Member of Parliament, Lok Sabha
- In office 16 January 1980 – 4 March 2000
- Preceded by: Abha Maiti
- Succeeded by: Bikram Sarkar
- Constituency: Panskura

Member of West Bengal Legislative Assembly
- In office 1967–1977
- Preceded by: Rajani Kanta Pramanik
- Succeeded by: Swadesh Ranjan Maji
- Constituency: Panskura Purba

Personal details
- Born: Geeta Roy Chowdhury 8 January 1924 Calcutta, Bengal Presidency, British India
- Died: 4 March 2000 (aged 76) New Delhi, India
- Party: Communist Party of India
- Spouse: Biswanath Mukherjee
- Children: Bhagabat Jana
- Relatives: Madhumita Jana (Grandchildren)
- Alma mater: University of Calcutta Ashutosh College (B.A.)
- Profession: Politician, social worker, writer

= Geeta Mukherjee =

Indian politician

Geeta Mukherjee (8 January 1924 – 4 March 2000) was an Indian politician and social worker and a four times MLA from Panskura Purba, from 1967 to 1977. As a Member of Parliament, she was elected seven times from the Panskura constituency, from 1980 to 2000, in the Indian state of West Bengal being a Communist Party of India (CPI) candidate. She also remained the president of National Federation of Indian Women, women's wing of Communist Party of India. She led the demand for the legislature of 1/3rd reservation for women in parliamentary elections in India.
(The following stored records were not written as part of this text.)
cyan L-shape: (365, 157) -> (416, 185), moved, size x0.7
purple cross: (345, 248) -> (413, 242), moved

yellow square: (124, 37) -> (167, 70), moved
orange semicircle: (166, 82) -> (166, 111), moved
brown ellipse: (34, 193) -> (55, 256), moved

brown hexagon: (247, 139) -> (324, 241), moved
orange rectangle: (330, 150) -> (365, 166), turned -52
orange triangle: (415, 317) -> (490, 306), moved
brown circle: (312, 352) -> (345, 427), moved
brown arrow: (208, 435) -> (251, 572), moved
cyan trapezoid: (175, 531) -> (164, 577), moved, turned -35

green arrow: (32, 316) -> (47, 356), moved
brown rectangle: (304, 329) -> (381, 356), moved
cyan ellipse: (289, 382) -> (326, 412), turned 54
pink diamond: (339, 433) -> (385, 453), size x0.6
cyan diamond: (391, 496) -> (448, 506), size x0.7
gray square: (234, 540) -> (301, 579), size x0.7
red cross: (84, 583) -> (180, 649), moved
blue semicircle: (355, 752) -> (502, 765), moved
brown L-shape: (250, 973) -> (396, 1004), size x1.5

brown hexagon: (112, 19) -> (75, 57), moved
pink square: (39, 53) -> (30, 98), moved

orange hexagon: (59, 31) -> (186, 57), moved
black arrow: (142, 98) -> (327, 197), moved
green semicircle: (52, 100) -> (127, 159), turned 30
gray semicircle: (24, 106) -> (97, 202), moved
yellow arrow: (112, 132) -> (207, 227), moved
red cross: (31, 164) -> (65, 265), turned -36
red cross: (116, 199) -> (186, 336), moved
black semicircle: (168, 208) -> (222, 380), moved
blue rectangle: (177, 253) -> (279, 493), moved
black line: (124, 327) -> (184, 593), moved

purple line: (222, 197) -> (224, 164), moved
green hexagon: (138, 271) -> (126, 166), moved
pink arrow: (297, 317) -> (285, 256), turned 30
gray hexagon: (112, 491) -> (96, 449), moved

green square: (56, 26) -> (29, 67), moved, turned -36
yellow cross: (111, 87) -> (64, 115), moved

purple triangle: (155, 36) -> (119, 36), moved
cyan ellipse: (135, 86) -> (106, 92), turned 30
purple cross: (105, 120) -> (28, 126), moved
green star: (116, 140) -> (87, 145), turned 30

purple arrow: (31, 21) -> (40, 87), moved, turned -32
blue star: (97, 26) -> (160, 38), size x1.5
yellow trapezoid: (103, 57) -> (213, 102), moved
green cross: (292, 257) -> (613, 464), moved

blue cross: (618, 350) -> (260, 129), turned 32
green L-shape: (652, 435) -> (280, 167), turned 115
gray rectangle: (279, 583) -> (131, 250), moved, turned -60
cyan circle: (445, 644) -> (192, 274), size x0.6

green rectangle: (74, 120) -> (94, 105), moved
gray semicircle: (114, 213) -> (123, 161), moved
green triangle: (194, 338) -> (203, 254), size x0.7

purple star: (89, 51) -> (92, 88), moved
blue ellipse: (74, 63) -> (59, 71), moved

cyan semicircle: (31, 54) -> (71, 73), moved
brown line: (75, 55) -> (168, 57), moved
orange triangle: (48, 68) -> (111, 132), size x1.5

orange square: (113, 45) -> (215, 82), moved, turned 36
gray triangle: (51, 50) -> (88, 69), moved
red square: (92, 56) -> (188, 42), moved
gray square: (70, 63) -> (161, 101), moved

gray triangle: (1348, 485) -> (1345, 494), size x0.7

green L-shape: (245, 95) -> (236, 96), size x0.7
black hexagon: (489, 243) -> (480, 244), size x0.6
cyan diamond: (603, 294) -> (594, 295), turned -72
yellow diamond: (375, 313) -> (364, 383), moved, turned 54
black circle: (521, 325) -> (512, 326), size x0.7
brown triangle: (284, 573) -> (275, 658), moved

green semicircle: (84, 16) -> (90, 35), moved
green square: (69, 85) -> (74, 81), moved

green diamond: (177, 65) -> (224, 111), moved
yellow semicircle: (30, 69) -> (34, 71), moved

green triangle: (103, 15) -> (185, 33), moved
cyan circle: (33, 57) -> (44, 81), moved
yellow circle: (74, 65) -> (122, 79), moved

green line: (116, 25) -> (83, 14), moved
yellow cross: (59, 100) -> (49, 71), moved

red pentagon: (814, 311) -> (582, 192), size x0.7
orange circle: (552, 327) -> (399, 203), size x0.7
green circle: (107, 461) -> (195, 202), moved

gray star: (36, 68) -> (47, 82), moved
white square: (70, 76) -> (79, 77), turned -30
==Early life and education==
She was born on 8 January 1924 in Calcutta, West Bengal. She was married to Biswanath Mukherjee on 8 November 1942.

Mukherjee completed Bachelor of Arts In Bengali Literature from Ashutosh College, Calcutta. She remained secretary of Bengal Provincial Students Federation from 1947 to 1951.

==Career==
She was first elected as Member, State Council, Communist Party of India (C.P.I.), Bengal in 1946. Popularly known as Geetadi, Geeta Mukherjee since then won every Lok Sabha election from Panskura in West Bengal, and was in the forefront till her death in 2000.

She was elected to 7th Lok Sabha in 1980 and during 1980–84, she served as
- Member, Committee on Public Undertakings
- Member, Committee on the Welfare of Scheduled Castes and Scheduled Tribes
- Member, Joint Committee on Criminal Law (Amendment) Bill, 1980
Since 1981 onwards, she was the Member of National Executive Council, Communist Party of India.

She was elected to her 7th term during the 13th Lok Sabha in 1999. Her career spanned about five and half decades. However, it was her role in the women's reservation issue which brought her into the limelight. She was also a member of the National Commission on Rural Labour, National Commission on Women, National Children's Board, Press Council and vice-president of the National Federation of Women, besides being a secretariat member of the Women's International Democratic Federation, Berlin. She led a Joint Parliamentary Committee which had drafted the Women's Reservation Bill.

Besides her political career, she also wrote a few books for children, including Bharat Upakatha (Folktales of India), Chotoder Rabindranath (Tagore for Children)and He Atit Katha Kao; and translated Bruno Apitz's 1958 classic Naked Among Wolves to Bengali.

== Death ==
Mukherjee died on 4 March 2000, following a massive heart-attack. Atal Bihari Vajpayee, the then Prime Minister of India, told in his condolence message— "Mrs. Mukherjee embodied determination and dedication. She was a shining example of women's empowerment. Her life shall remain an inspiration for future generations, especially women."